Structured page parsing data:
== Segment start ==

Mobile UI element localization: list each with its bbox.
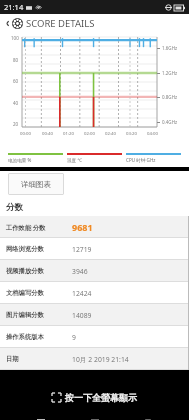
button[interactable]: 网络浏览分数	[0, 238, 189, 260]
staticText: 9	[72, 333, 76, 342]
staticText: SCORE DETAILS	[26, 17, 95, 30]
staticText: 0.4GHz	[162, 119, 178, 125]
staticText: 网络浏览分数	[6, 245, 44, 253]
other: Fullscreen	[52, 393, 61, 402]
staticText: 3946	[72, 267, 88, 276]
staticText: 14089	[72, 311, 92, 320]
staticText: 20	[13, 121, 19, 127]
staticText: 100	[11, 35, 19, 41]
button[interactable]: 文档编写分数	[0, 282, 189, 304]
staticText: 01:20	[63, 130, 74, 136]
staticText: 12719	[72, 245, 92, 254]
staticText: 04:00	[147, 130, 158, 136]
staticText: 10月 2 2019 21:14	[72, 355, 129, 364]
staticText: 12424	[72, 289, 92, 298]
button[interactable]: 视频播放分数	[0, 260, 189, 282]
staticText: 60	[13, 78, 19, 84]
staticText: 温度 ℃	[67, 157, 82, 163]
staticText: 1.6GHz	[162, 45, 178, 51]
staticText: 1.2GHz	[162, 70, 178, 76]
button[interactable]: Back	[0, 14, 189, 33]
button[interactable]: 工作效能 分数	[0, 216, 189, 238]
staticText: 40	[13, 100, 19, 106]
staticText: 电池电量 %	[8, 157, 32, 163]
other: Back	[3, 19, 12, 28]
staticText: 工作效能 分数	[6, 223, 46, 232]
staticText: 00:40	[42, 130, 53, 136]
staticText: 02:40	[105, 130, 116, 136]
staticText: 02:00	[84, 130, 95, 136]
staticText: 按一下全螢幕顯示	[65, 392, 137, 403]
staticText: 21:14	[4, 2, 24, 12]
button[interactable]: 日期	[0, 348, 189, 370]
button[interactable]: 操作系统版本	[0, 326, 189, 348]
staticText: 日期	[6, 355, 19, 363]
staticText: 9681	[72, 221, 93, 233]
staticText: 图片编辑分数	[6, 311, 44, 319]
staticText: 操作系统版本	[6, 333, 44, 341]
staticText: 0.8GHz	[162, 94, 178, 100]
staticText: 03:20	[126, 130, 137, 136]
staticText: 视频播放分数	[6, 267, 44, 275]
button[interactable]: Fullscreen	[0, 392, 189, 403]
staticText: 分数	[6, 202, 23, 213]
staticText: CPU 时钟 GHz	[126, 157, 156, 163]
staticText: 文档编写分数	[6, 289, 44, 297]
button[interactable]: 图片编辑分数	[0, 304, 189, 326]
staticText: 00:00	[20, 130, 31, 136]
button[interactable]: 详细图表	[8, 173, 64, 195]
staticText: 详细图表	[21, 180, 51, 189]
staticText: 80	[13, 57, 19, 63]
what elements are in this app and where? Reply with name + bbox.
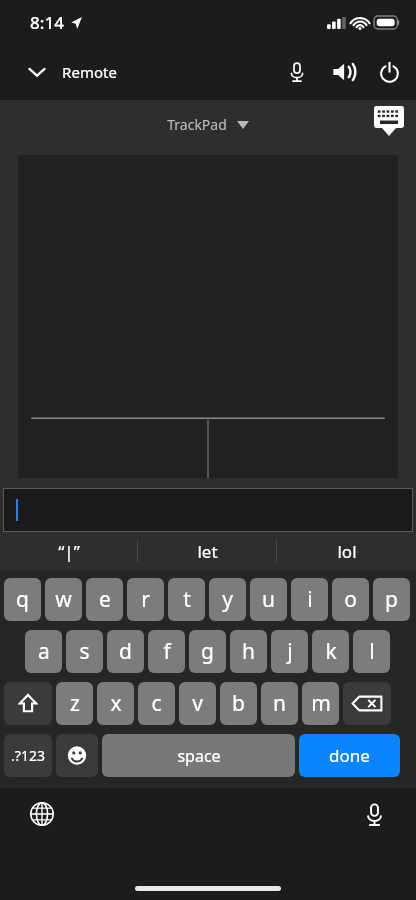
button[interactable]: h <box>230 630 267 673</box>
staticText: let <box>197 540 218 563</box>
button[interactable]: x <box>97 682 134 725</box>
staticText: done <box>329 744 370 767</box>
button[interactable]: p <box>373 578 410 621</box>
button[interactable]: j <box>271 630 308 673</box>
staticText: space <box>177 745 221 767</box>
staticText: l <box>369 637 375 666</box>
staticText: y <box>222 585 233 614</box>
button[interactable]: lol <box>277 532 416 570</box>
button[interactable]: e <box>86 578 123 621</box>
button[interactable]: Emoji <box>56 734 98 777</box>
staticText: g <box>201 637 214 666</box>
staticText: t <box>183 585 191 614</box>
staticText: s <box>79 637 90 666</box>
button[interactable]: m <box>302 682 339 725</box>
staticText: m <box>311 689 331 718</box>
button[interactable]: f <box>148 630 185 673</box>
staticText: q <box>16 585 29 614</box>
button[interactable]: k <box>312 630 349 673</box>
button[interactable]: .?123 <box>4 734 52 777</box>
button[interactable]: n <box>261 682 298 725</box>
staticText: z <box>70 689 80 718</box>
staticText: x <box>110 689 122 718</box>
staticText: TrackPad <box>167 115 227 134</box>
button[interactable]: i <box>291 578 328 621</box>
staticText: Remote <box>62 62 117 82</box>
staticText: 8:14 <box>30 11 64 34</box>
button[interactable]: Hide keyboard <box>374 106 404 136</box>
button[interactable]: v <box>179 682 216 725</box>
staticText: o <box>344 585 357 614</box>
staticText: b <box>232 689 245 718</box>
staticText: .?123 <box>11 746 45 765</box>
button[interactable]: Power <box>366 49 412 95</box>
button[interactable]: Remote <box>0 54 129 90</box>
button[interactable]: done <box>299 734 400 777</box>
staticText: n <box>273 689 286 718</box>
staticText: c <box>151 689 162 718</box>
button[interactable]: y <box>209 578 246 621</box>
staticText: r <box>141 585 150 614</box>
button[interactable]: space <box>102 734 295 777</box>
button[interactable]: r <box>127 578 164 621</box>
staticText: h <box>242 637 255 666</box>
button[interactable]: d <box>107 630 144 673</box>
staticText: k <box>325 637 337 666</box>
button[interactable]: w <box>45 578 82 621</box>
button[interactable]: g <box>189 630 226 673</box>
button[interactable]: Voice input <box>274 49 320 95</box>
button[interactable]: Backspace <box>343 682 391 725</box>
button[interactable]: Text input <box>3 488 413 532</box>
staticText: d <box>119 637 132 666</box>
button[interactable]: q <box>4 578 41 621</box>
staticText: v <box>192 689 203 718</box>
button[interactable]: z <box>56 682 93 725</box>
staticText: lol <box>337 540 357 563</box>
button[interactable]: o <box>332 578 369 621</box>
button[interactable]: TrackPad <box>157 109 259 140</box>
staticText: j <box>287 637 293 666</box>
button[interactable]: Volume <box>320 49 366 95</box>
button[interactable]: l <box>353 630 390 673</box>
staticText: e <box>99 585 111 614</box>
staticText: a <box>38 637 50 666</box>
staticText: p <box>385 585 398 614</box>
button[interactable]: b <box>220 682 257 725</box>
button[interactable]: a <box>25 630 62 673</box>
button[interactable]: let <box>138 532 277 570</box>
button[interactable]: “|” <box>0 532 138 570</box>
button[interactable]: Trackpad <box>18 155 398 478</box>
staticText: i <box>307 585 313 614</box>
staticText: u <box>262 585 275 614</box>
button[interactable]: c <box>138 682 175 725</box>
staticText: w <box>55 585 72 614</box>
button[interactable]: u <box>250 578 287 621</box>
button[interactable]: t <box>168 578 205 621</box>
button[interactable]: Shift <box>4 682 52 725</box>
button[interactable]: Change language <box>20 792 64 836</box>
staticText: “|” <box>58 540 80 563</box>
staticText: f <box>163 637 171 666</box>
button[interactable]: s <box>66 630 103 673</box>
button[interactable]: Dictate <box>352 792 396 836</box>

== Segment end ==

* Instructions to follow
Where does the string "视频播放分数" appear in the records above? Return every line that holds it.

* Solution to this task
button[interactable]: 视频播放分数	[0, 260, 189, 282]
staticText: 视频播放分数	[6, 267, 44, 275]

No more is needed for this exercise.